WILLIAM RODGERS: Yeah, what you've described has been called a K-style or K-shaped recovery. In some earlier work that I've done when I was back at the College of William and Mary doing work there in those communities-- in that community, we called it the two realities economy. And what we're experiencing in those two realities are these K-shaped types of recoveries, is basically what I attribute we have had this sort of decades-- several decades, where we've slowed down our investments in what the United Nations calls human priorities.

And human priority investments are investments in education and training, human capital we call it, but also most importantly, social capital. And that's investing in whether it be social safety nets, Social Security, unemployment insurance. But it's also it's investing at the local level, investing in communities, community centers, investing in infrastructure, the scaffolding that may can help local communities thrive.

Because what we've seen is that Tip O'Neill, former House Speaker, used to call it all politics is local. Well, I like to think and say, all economics is local. And if we can do those kinds of investments, we can actually, as the president said, it sounded like it was a new talking point, but a new metaphor about, you know, the folks who baked the pie can also have-- eat the slices of pie that they're baking. And it comes through investments in families and communities that grow productivity, which is one of the key ingredients of economic growth.

AKIKO FUJITA: Bill, we continue to hear from employers about their challenges in trying to fill some of those job openings. And yet 3.9% unemployment rate, we're talking about near full employment. What does that suggest in terms of the wage pressures that employers are likely to see even further as they try to get additional employees through the door with the competition that's out there?

WILLIAM RODGERS: Yeah, I'm not a forecaster, but it has, right, in the last part of the previous year. Those have generated some upward pressures. However, in the long scan, this is still a fairly recent in a period where we've seen nominal increases in wages, sustained nominal increases in wages. And but not only just wages, but also compensation, right? Firms are having to or employers are having to think about other ways of attracting and retaining employees. And, you know, the forecast of where the economy is going to be going into this coming year suggests that the unemployment rate will still continue to trend down.

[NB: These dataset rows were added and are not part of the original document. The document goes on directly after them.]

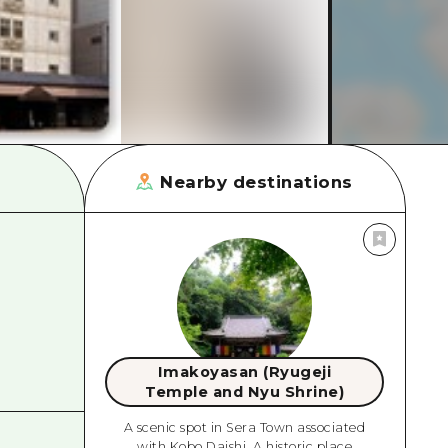
rn Yamaguchi
ne
Nearby destinations
Imakoyasan (Ryugeji
Temple and Nyu Shrine)
A scenic spot in Sera Town associated
with Kobo Daishi. A historic place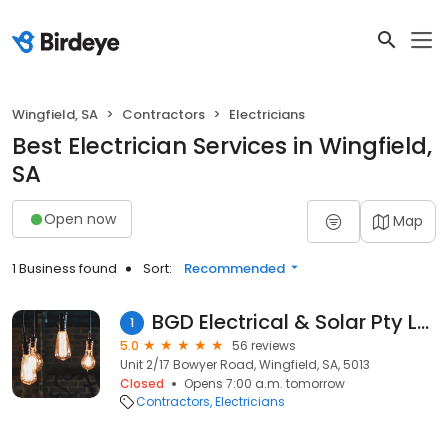
Wingfield, SA
Contractors
Electricians
Best Electrician Services in Wingfield,
SA
Open now
Map
1 Business found
Sort:
Recommended
BGD Electrical & Solar Pty Ltd
1
5.0
56 reviews
Unit 2/17 Bowyer Road, Wingfield, SA, 5013
Closed
Opens 7:00 a.m. tomorrow
Contractors
Electricians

But it's going to trend-- but it will trend down. And the impact of upward pressure on wages will depend upon getting this pandemic addressed to where those who left the labor force will find that the wage offers are now above what economists call the reservation wage, right? People have higher reservation wages either because they're getting support, or they have higher reservation wages because the stock market has been doing really well. They have higher reservation wages because they may be an older grandmother who had been working, but now needs to help out with the child care in their community.

And so getting a-- finally addressing this, the pandemic, as I've said, but also continuing to grow the economy to provide opportunities that those wages will exceed people's reservation wages. And that will draw people back in and moderate some of those inflationary pressures from the wage side. That is, from the wage side.

ZACK GUZMAN: Mm-hmm. Federal Reserve Bank of St. Louis Institute for Economic Equity vice president and director, Bill Rodgers, there. Appreciate the time, sir. Happy new year as well.